По голосу я угадал: Вася нисколько не удивился тому, что кто-то здесь
есть, кто-то пришел.
-- Что хотите, дяденька.
Вася сел на топчане, повертел деревянные штыречки скрипки, потрогал
смычком струны.
-- Подбрось дров в печку.
Я исполнил его просьбу. Вася ждал, не шевелился. В печке щелкнуло раз,
другой, прогоревшие бока ее обозначились красными корешками и травинками,
качнулся отблеск огня, пал на Васю. Он вскинул к плечу скрипку и заиграл.

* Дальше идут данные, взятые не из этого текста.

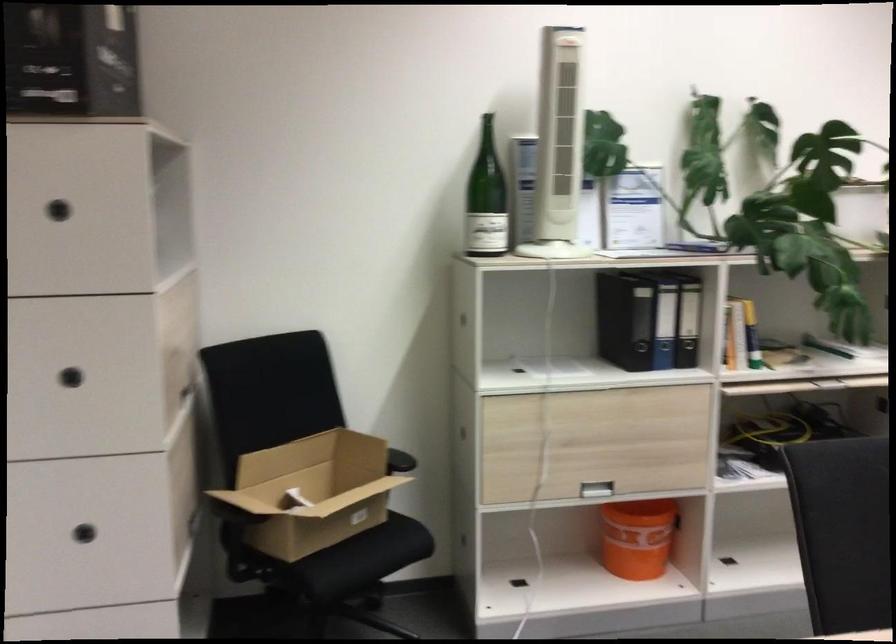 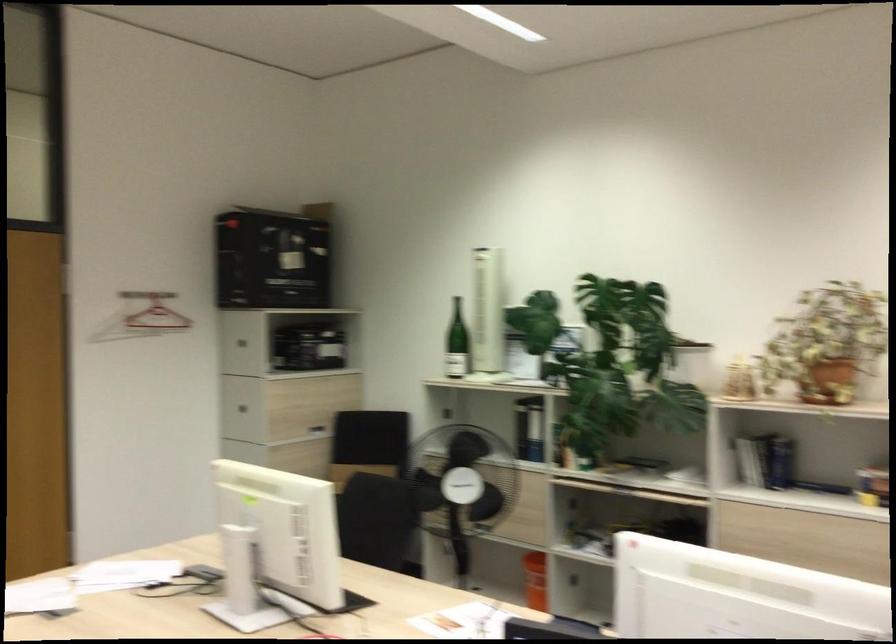 Where in the second image is the point corresponding to [113,375] from the first image?

(244, 402) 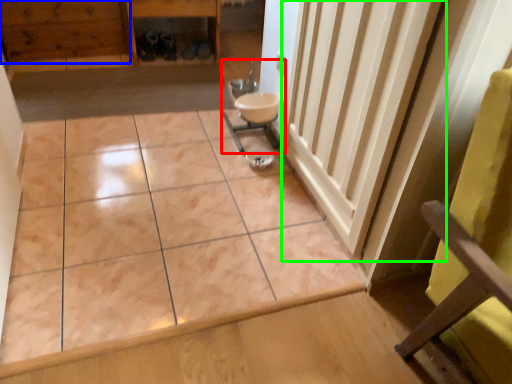 Question: Estimate the real-world distances between objects in this image. Which object is closer to sink (highlighted by a red box), hardwood (highlighted by a blue box) or radiator (highlighted by a green box)?

Choices:
 (A) hardwood
 (B) radiator

Answer: (B) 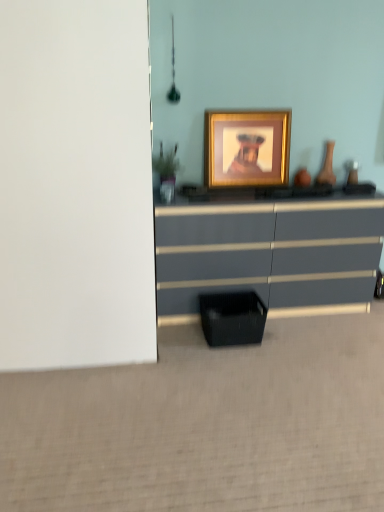 What do you see at coordinates (327, 167) in the screenshot? The height and width of the screenshot is (512, 384). I see `matte brown vase at right` at bounding box center [327, 167].

This screenshot has width=384, height=512. In order to click on green matte plant at left in this screenshot , I will do `click(166, 163)`.

From the image's perspective, is black mesh basket at lower center under green matte plant at left?

Yes.

Would you say black mesh basket at lower center is inside or outside green matte plant at left?

black mesh basket at lower center is not inside green matte plant at left, it's outside.

Is black mesh basket at lower center next to green matte plant at left and touching it?

No, black mesh basket at lower center is not next to green matte plant at left.

From the picture: Is matte gray chest of drawers at center placed right next to black mesh basket at lower center?

matte gray chest of drawers at center and black mesh basket at lower center are not in contact.

From a real-world perspective, who is located higher, matte gray chest of drawers at center or black mesh basket at lower center?

matte gray chest of drawers at center.

In the scene shown: In terms of width, does matte gray chest of drawers at center look wider or thinner when compared to black mesh basket at lower center?

In the image, matte gray chest of drawers at center appears to be wider than black mesh basket at lower center.

Measure the distance between matte gray chest of drawers at center and black mesh basket at lower center.

matte gray chest of drawers at center is 14.78 inches away from black mesh basket at lower center.

Considering the relative sizes of matte gray chest of drawers at center and gold/glossy picture frame at center in the image provided, is matte gray chest of drawers at center wider than gold/glossy picture frame at center?

Indeed, matte gray chest of drawers at center has a greater width compared to gold/glossy picture frame at center.

Can you tell me how much matte gray chest of drawers at center and gold/glossy picture frame at center differ in facing direction?

matte gray chest of drawers at center and gold/glossy picture frame at center are facing 0.104 degrees away from each other.

Is matte gray chest of drawers at center shorter than gold/glossy picture frame at center?

In fact, matte gray chest of drawers at center may be taller than gold/glossy picture frame at center.

Is point (234, 218) closer to camera compared to point (254, 162)?

Yes, point (234, 218) is closer to viewer.

Does point (222, 306) appear closer or farther from the camera than point (259, 182)?

Point (222, 306).

Does black mesh basket at lower center have a lesser width compared to gold/glossy picture frame at center?

No.

Who is taller, black mesh basket at lower center or gold/glossy picture frame at center?

Standing taller between the two is gold/glossy picture frame at center.

Does black mesh basket at lower center appear on the right side of gold/glossy picture frame at center?

No.

Is gold/glossy picture frame at center aimed at black mesh basket at lower center?

No, gold/glossy picture frame at center is not oriented towards black mesh basket at lower center.

Considering the points (240, 128) and (259, 310), which point is behind, point (240, 128) or point (259, 310)?

Point (240, 128)

Between gold/glossy picture frame at center and black mesh basket at lower center, which one has more height?

With more height is gold/glossy picture frame at center.

From a real-world perspective, which object stands above the other?

In real-world perspective, gold/glossy picture frame at center is above.

The width and height of the screenshot is (384, 512). In order to click on vase behind the matte gray chest of drawers at center in this screenshot , I will do `click(327, 167)`.

Is matte brown vase at right in front of matte gray chest of drawers at center?

No, matte brown vase at right is further to the viewer.

Considering the relative sizes of matte brown vase at right and matte gray chest of drawers at center in the image provided, is matte brown vase at right wider than matte gray chest of drawers at center?

Incorrect, the width of matte brown vase at right does not surpass that of matte gray chest of drawers at center.

Is matte brown vase at right facing away from matte gray chest of drawers at center?

No, matte brown vase at right's orientation is not away from matte gray chest of drawers at center.

Which of these two, green matte plant at left or matte brown vase at right, is wider?

With larger width is green matte plant at left.

Considering the sizes of green matte plant at left and matte brown vase at right in the image, is green matte plant at left bigger or smaller than matte brown vase at right?

In the image, green matte plant at left appears to be larger than matte brown vase at right.

Is green matte plant at left far from matte brown vase at right?

That's not correct — green matte plant at left is a little close to matte brown vase at right.

Does point (159, 172) lie behind point (318, 178)?

No, it is in front of (318, 178).

The height and width of the screenshot is (512, 384). Find the location of `cabinetry below the green matte plant at left (from a real-world perspective)`. cabinetry below the green matte plant at left (from a real-world perspective) is located at coordinates pos(232,318).

The height and width of the screenshot is (512, 384). In the image, there is a matte gray chest of drawers at center. In order to click on cabinetry below it (from the image's perspective) in this screenshot , I will do `click(232, 318)`.

In the scene shown: When comparing their distances from green matte plant at left, does black mesh basket at lower center or matte gray chest of drawers at center seem further?

black mesh basket at lower center is further to green matte plant at left.

Based on their spatial positions, is matte gray chest of drawers at center or gold/glossy picture frame at center further from green matte plant at left?

matte gray chest of drawers at center lies further to green matte plant at left than the other object.

From the image, which object appears to be farther from green matte plant at left, gold/glossy picture frame at center or black mesh basket at lower center?

The object further to green matte plant at left is black mesh basket at lower center.

From the image, which object appears to be farther from gold/glossy picture frame at center, matte gray chest of drawers at center or matte brown vase at right?

matte gray chest of drawers at center.

Based on their spatial positions, is green matte plant at left or black mesh basket at lower center further from matte gray chest of drawers at center?

The object further to matte gray chest of drawers at center is green matte plant at left.

Estimate the real-world distances between objects in this image. Which object is closer to black mesh basket at lower center, matte brown vase at right or matte gray chest of drawers at center?

Based on the image, matte gray chest of drawers at center appears to be nearer to black mesh basket at lower center.

Considering their positions, is matte brown vase at right positioned closer to matte gray chest of drawers at center than green matte plant at left?

The object closer to matte gray chest of drawers at center is matte brown vase at right.

Based on their spatial positions, is matte brown vase at right or gold/glossy picture frame at center closer to matte gray chest of drawers at center?

Among the two, gold/glossy picture frame at center is located nearer to matte gray chest of drawers at center.

I want to click on chest of drawers between green matte plant at left and matte brown vase at right, so click(x=268, y=253).

Locate an element on the screen. vase between gold/glossy picture frame at center and matte gray chest of drawers at center in the vertical direction is located at coordinates (327, 167).

Find the location of a particular element. picture frame between green matte plant at left and matte brown vase at right is located at coordinates (247, 148).

Image resolution: width=384 pixels, height=512 pixels. Identify the location of vase between gold/glossy picture frame at center and black mesh basket at lower center in the up-down direction. (327, 167). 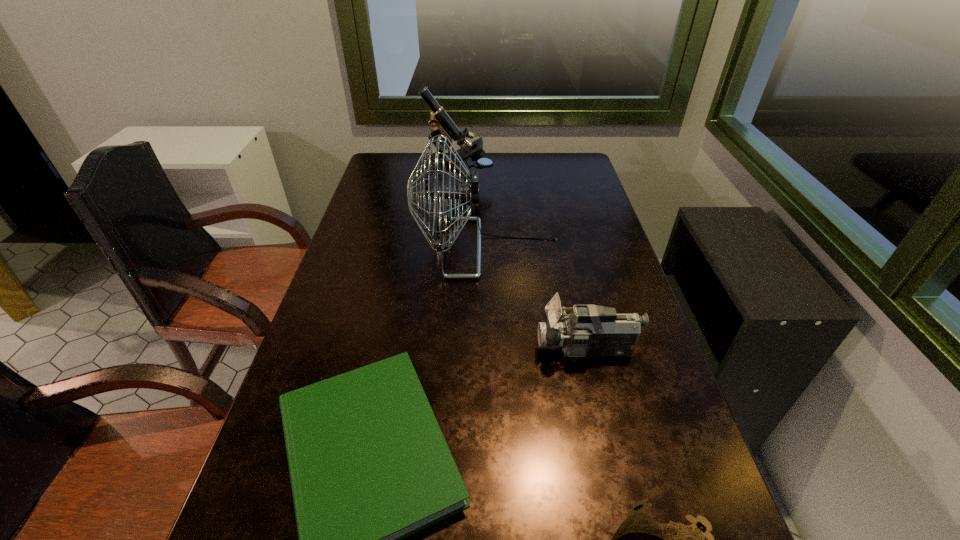 At what (x,y) coordinates should I click in order to perform the action: click on object present at the far edge. Please return your answer as a coordinate pair (x, y). Image resolution: width=960 pixels, height=540 pixels. Looking at the image, I should click on (440, 123).

Locate an element on the screen. The image size is (960, 540). object positioned at the right edge is located at coordinates (590, 330).

Where is `free location at the far edge`? This screenshot has height=540, width=960. free location at the far edge is located at coordinates (482, 172).

This screenshot has width=960, height=540. Find the location of `free region at the left edge`. free region at the left edge is located at coordinates tap(283, 519).

In the image, there is a desktop. In order to click on vacant space at the right edge in this screenshot , I will do `click(629, 386)`.

Where is `vacant region at the far left corner of the desktop`? This screenshot has width=960, height=540. vacant region at the far left corner of the desktop is located at coordinates (378, 156).

Find the location of `free region at the far right corner`. free region at the far right corner is located at coordinates (586, 172).

Locate an element on the screen. Image resolution: width=960 pixels, height=540 pixels. vacant region between the fan and the camcorder is located at coordinates (538, 299).

You are a GUI agent. You are given a task and a screenshot of the screen. Output one action in this format:
    pyautogui.click(x=<x>, y=<y>)
    Task: Click on the empty location between the fan and the microscope
    
    Given the screenshot: What is the action you would take?
    pyautogui.click(x=473, y=216)

Where is `object that is the third nearest to the shortest object`? The image size is (960, 540). object that is the third nearest to the shortest object is located at coordinates (468, 194). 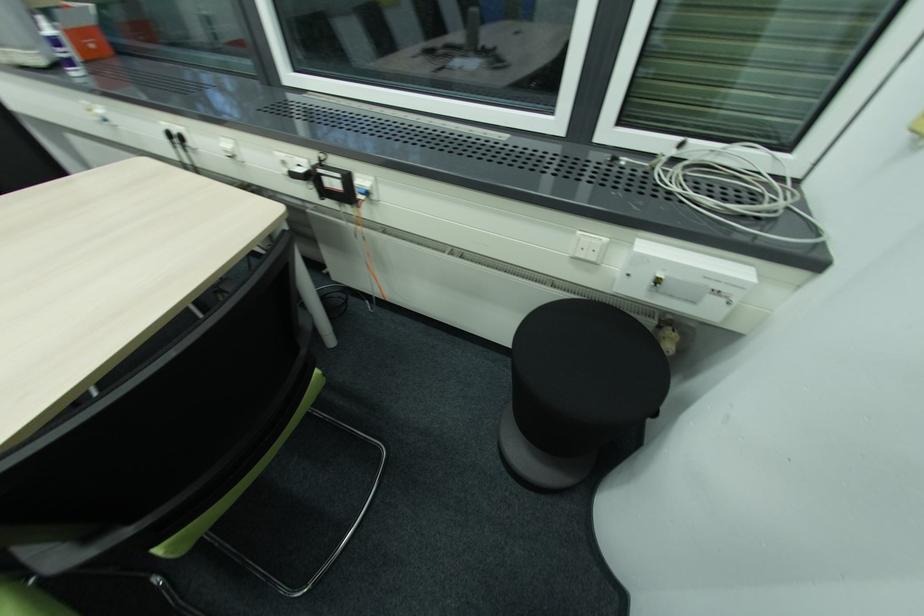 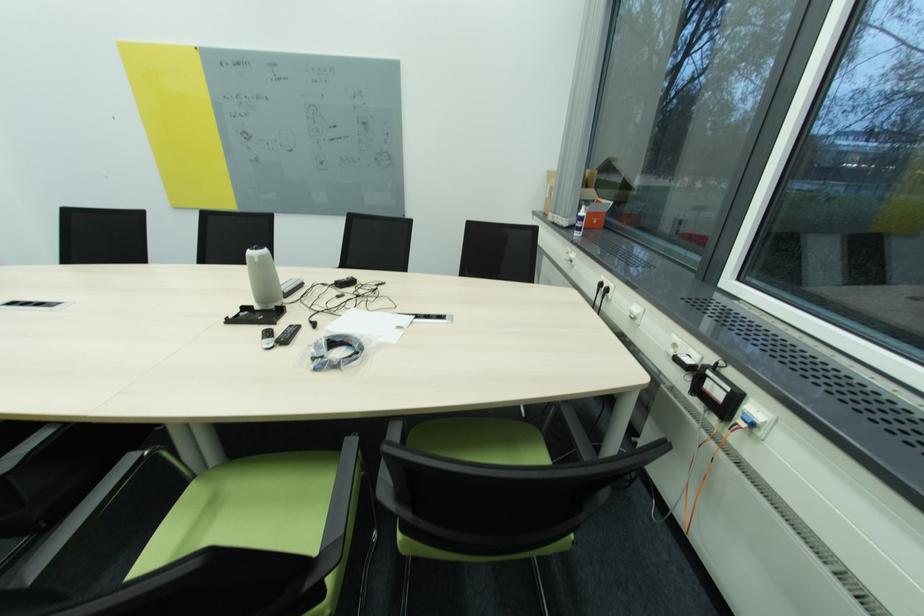 Where in the second image is the point corresponding to (x=231, y=152) from the first image?

(636, 314)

Прошло немалое время, пока я узнал музыку. Та же самая была она, какую
слышал я у завозни, и в то же время совсем другая. Мягче, добрее, тревога и
боль только угадывались в ней, скрипка уже не стонала, не сочилась ее душа
кровью, не бушевал огонь вокруг и не рушились камни.
Трепетал и трепетал огонек в печке, но, может, там, за избушкой, на
увале засветился папоротник. Говорят, если найдешь цветок папоротника --
невидимкой станешь, можешь забрать все богатства у богатых и отдать их
бедным, выкрасть у Кощея Бессмертного Василису Прекрасную и вернуть ее
Иванушке, можешь даже пробраться на кладбище и оживить свою родную мать.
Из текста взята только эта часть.